En revanche, l’auteure a l’habileté d’articuler en permanence urbanisme, mœurs, architectures et effets sensibles.
Mais elle n’oublie pas que cette question du spectacle traverse aussi, dans toute l’Europe, la dimension coloniale, avec sa cohorte de spectacles « sauvages » et autres « zoos humains ». C’est aussi cela, l’Europe, avant même que se déploie un devenir postcolonial. Car, on a trop tendance à l’oublier, en marge de l’histoire des faits de colonisation et de décolonisation se conduisent des révoltes intellectuelles, culturelles, et plus encore, épistémologiques, contre notamment les catégories coloniales choisies pour penser l’autre et soi-même.
Une originalité
L’un des chapitres les plus originaux de l’ouvrage est celui qui traverse l’espace européen à partir de la question du genre. Cette dernière devient ici un outil heuristique qui permet de relire et de renouveler de nombreux secteurs de l’histoire. Certes pour en suivre les données, il faut rappeler que, par « genre », on entend le discours sur la différence des sexes, discours qui n’est pas absent de références aux institutions, structures, rituels, symboles qui organisent la société européenne. C’est bien sûr, la construction sociale qui distribue les identités féminines et masculines, à telle ou telle pratique, à tels ou tels sentiment ou valeur.
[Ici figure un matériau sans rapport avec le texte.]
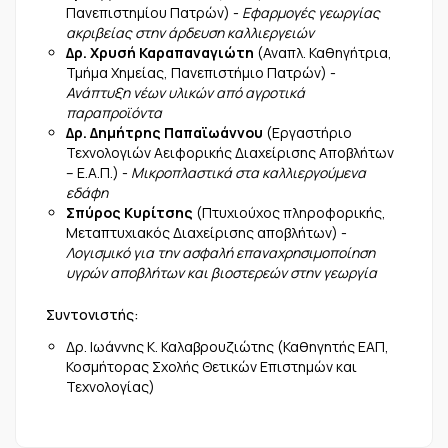
Πανεπιστημίου Πατρών) -
Εφαρμογές γεωργίας
ακριβείας στην άρδευση καλλιεργειών
Δρ. Χρυσή Καραπαναγιώτη
(Αναπλ. Καθηγήτρια,
Τμήμα Χημείας, Πανεπιστήμιο Πατρών) -
Ανάπτυξη νέων υλικών από αγροτικά
παραπροϊόντα
Δρ. Δημήτρης Παπαϊωάννου
(Εργαστήριο
Τεχνολογιών Αειφορικής Διαχείρισης Αποβλήτων
– Ε.Α.Π.) -
Μικροπλαστικά στα καλλιεργούμενα
εδάφη
Σπύρος Κυρίτσης
(Πτυχιούχος πληροφορικής,
Μεταπτυχιακός Διαχείρισης αποβλήτων) -
Λογισμικό για την ασφαλή επαναχρησιμοποίηση
υγρών αποβλήτων και βιοστερεών στην γεωργία
Συντονιστής:
Δρ. Ιωάννης Κ. Καλαβρουζιώτης (Καθηγητής ΕΑΠ,
Κοσμήτορας Σχολής Θετικών Επιστημών και
Τεχνολογίας)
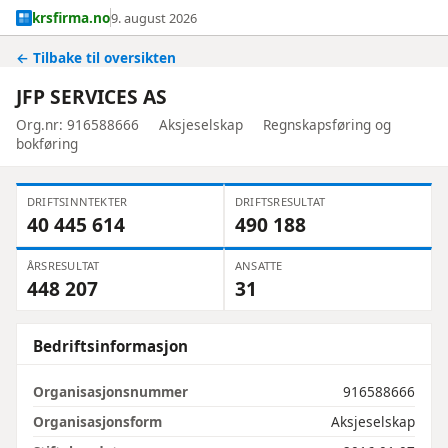
krsfirma.no
9. august 2026
← Tilbake til oversikten
JFP SERVICES AS
Org.nr: 916588666
Aksjeselskap
Regnskapsføring og
bokføring
DRIFTSINNTEKTER
DRIFTSRESULTAT
40 445 614
490 188
ÅRSRESULTAT
ANSATTE
448 207
31
Bedriftsinformasjon
Organisasjonsnummer
916588666
Organisasjonsform
Aksjeselskap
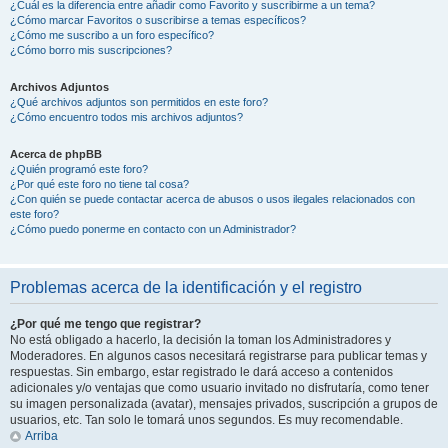
¿Cuál es la diferencia entre añadir como Favorito y suscribirme a un tema?
¿Cómo marcar Favoritos o suscribirse a temas específicos?
¿Cómo me suscribo a un foro específico?
¿Cómo borro mis suscripciones?
Archivos Adjuntos
¿Qué archivos adjuntos son permitidos en este foro?
¿Cómo encuentro todos mis archivos adjuntos?
Acerca de phpBB
¿Quién programó este foro?
¿Por qué este foro no tiene tal cosa?
¿Con quién se puede contactar acerca de abusos o usos ilegales relacionados con
este foro?
¿Cómo puedo ponerme en contacto con un Administrador?
Problemas acerca de la identificación y el registro
¿Por qué me tengo que registrar?
No está obligado a hacerlo, la decisión la toman los Administradores y
Moderadores. En algunos casos necesitará registrarse para publicar temas y
respuestas. Sin embargo, estar registrado le dará acceso a contenidos
adicionales y/o ventajas que como usuario invitado no disfrutaría, como tener
su imagen personalizada (avatar), mensajes privados, suscripción a grupos de
usuarios, etc. Tan solo le tomará unos segundos. Es muy recomendable.
Arriba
Cette perspective rejoint l’historiographie indispensable, de nos jours, visant à tirer de l’oubli les femmes, ordinaires ou non, que l’on enfermait dans la dimension privée et dans les seules activités domestiques. Nul ne peut plus négliger le fait que cette perspective renouvèle l’histoire des femmes, mais non moins l’histoire des hommes. L’auteure alors parcours trois dimensions : l’histoire politique et l’exclusion des femmes de la politique démocratique ; l’ordre socio-politique d’un monde en guerre, engageant les femmes dans un ordre sexué qu’elles vont transformer ; l’examen des troubles apportés dans les identités sexuelles par l’émergence de l’homosexualité et les redéfinitions de la virilité.
Le temps présent
L’ouvrage ne se borne pas au passé. La reconstruction entreprise se fait source de réflexion sur le présent. Mais de surcroît, il est nécessaire de prendre en compte l’état des affaires sociales, culturelles et politiques de notre temps. Certains chapitres de l’ouvrage contiennent des données plus largement diffusées que d’autres, aussi passons-nous sur eux. Mais on peut s’arrêter sur deux éléments proposés dont l’intérêt est qu’ils réveillent encore la question de l’Europe en lui conférant des traits trop souvent écartés.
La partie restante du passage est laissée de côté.